Burnt Carrot Salad
Burnt Carrot Salad
Inspired by the grill master Francis Mallmann.
The first time I made this salad I cooked the carrots on the BBQ and served it with only a little cheese as a side dish to a BBQ rib eye steak. The salad completely outshone the meat. Here I’m burning the carrots in a hot pan. While the results are pretty decent in the kitchen, it’s not quite as mind blowing as the BBQ version. So if you can BBQ your carrots by all means do.
serves: 2-4 as a side
takes: 15 minutes
1 bunch baby carrots
1 tablespoon balsamic vinegar
1 tablespoon soy sauce
2 handfuls mixed salad leaves
100g (3oz) fresh goats cheese
1. Heat a large heavy frying pan on a very high heat for 3-4 minutes.
2. Meanwhile trim and discard carrot tops. Halve carrots lengthwise.
3. When the pan is super hot. Add a little oil and the carrots, shaking to make sure they are in a single layer.
4. Cover and cook for 5-6 minutes or until carrots are a little burned and charred in places.
5. Meanwhile, combine balsamic, soy and 2-3 tablespoons extra virgin olive oil.
6. Turn the carrots and cook for another minute or until cooked to your liking.
7. Scatter leaves over a serving platter. Top with hot carrots, drizzle with dressing and finish with little chunks of the cheese.
The carrots will sit happily in the dressing for a few hours. But best to add the leaves at the last minute so it doesn’t wilt.
Will keep for a week or so in the fridge.
vegan – replace the cheese with a generous handful or two of roasted almonds or sunflower seeds.
dairy-free – see the vegan option. Or try a couple of chopped boiled eggs instead of the cheese.
side salad – either decrease the cheese or skip it all together and serve as a side salad to BBQ steak or chicken.
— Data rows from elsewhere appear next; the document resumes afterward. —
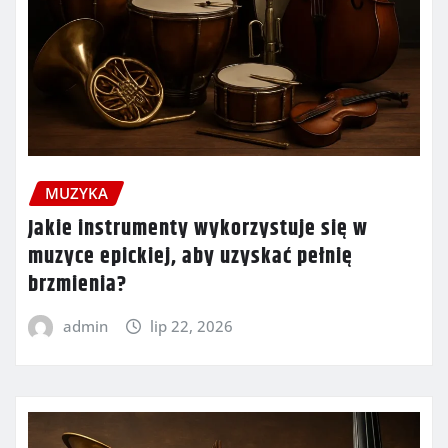
MUZYKA
Jakie instrumenty wykorzystuje się w
muzyce epickiej, aby uzyskać pełnię
brzmienia?
admin
lip 22, 2026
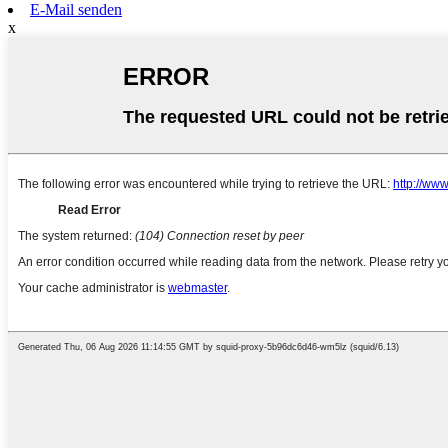
E-Mail senden
x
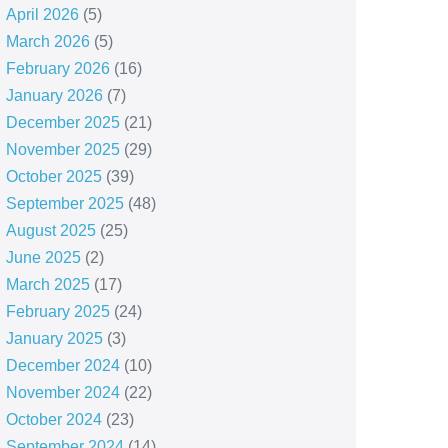
April 2026
(5)
March 2026
(5)
February 2026
(16)
January 2026
(7)
December 2025
(21)
November 2025
(29)
October 2025
(39)
September 2025
(48)
August 2025
(25)
June 2025
(2)
March 2025
(17)
February 2025
(24)
January 2025
(3)
December 2024
(10)
November 2024
(22)
October 2024
(23)
September 2024
(14)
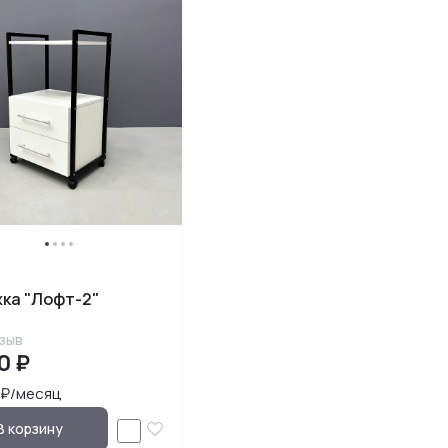
ка "Лофт-2"
зыв
0 ₽
 ₽/месяц
В корзину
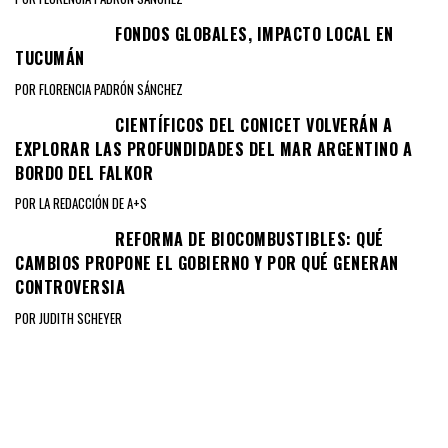
FONDOS GLOBALES, IMPACTO LOCAL EN
TUCUMÁN
POR FLORENCIA PADRÓN SÁNCHEZ
CIENTÍFICOS DEL CONICET VOLVERÁN A
EXPLORAR LAS PROFUNDIDADES DEL MAR ARGENTINO A
BORDO DEL FALKOR
POR LA REDACCIÓN DE A+S
REFORMA DE BIOCOMBUSTIBLES: QUÉ
CAMBIOS PROPONE EL GOBIERNO Y POR QUÉ GENERAN
CONTROVERSIA
POR JUDITH SCHEYER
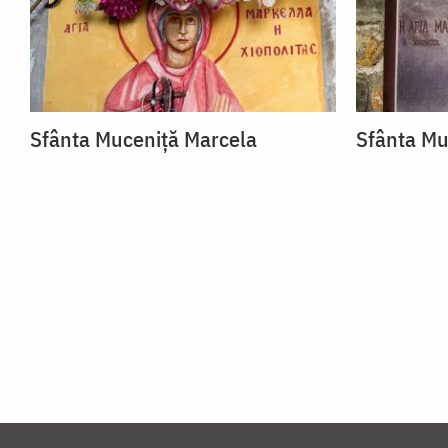
Sfânta Muceniță Marcela
Sfânta Mu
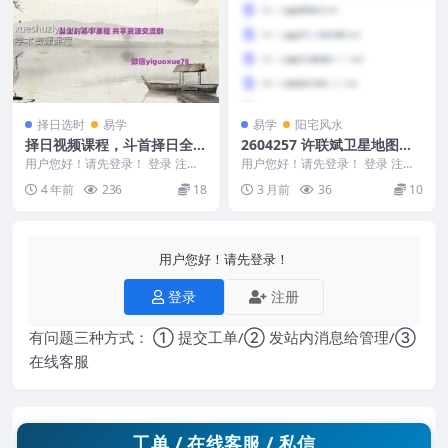
择日选时
易学
易学
阳宅风水
择日视频课程，斗首择日全科
2604257 许联斌卫星地图寻
高级研修班庚子年课程+讲义
龙点穴10大技巧10集视频
用户您好！请先登录！ 登录 注册 -
用户您好！请先登录！ 登录 注册
百度云
日课全科高级研修班庚子年正体五
【新】修复？
许联斌卫星地图寻龙点穴10大技巧
4 年前
236
18
3 月前
36
10
行择日法 11...
7集视频【新】...
用户您好！请先登录！
登录
注册
有问题三种方式： ① 提交工单/② 发站内消息给管理/③
在线客服
工单 / 在线客服 / 私信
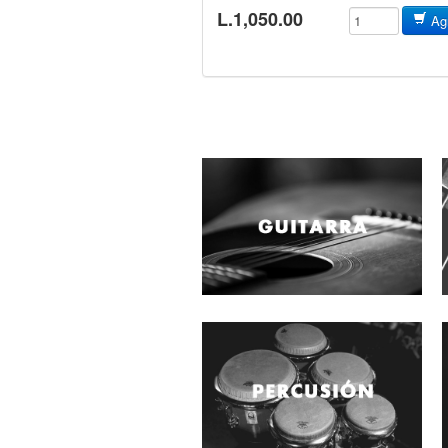
L.1,050.00
Agr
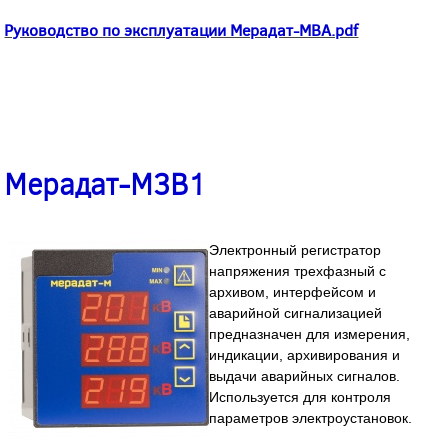
Руководство по эксплуатации Мерадат-MВА.pdf
Мерадат-М3В1
Электронный регистратор
напряжения трехфазный с
архивом, интерфейсом и
аварийной сигнализацией
предназначен для измерения,
индикации, архивирования и
выдачи аварийных сигналов.
Используется для контроля
параметров электроустановок.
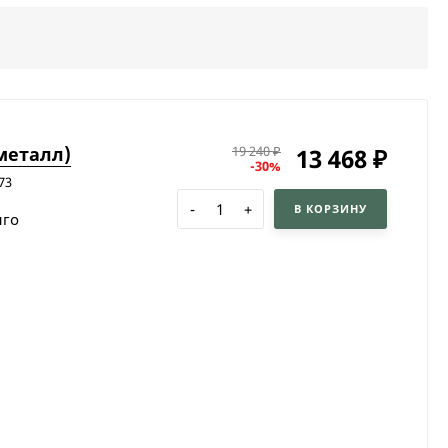
металл)
13 468
19 240
₽
₽
-30%
73
-
+
В КОРЗИНУ
нго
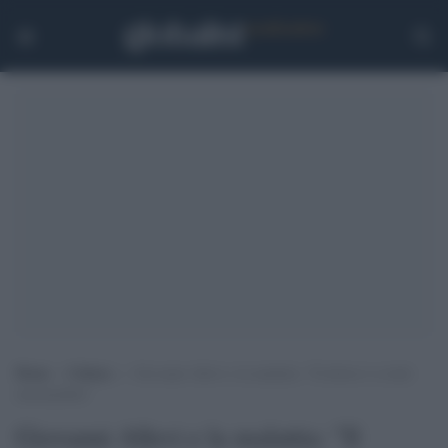
Home
>
Cultura
>
Giovanni Allevi e la malattia: “Il dolore è a tratti
insostenibile”
Giovanni Allevi e la malattia: "Il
more substantial – I’m keen to try this as a carrot & lentil salad. Just toss a drained can of lentils in the dressing. Or use home cooked lentils that have been boiled in water until tender (15-20mins) and drained.
carnivore – replace the cheese with shredded cooked BBQ chicken.
soy-free – just skip the soy sauce in the dressing and be more generous with the salt & pepper.
budget – replace the goats cheese with ricotta or another less expensive cheese. And use 5-6 regular carrots quartered lengthwise instead of the baby carrots.
paleo (gluten, grain + dairy-free) – replace cheese with roasted almonds.
Waste Avoidance Strategy
baby carrots – keep wrapped in a plastic bag in the fridge. Will last for weeks.
balsamic vinegar / soy sauce – keep them in the pantry.
salad leaves – are highly perishable. My first path would be to use them for another meal (salad for breakfast!) but if that isn’t possible you can pop them in the freezer. They will wilt down but can then be used anywhere you’d use wilted greens. At least this way they wont go slimey.
goats cheese – in the fridge in the packaging it was purchased in. Unopened will last for weeks.
Problem Solving Guide
too burnt – try to char the carrots well on the first side and leave the other sides more lightly cooked so it doesn’t overpower,
carrots crunchy – if the carrots are too large, they wont cook through in the time it takes to char them.
bland – season more generously with salt & pepper. And next time try a different carrot supplier.
too sweet – with the sweetness from the carrots and balsamic, it can head in the ‘too sweet’ direction. Just up the salt or toss a little more soy sauce in the dressing.
Lovely as a side salad with BBQ chicken or other meat. Also great with bangers and mash. Or increase the goats cheese and serve on its own as a light lunch.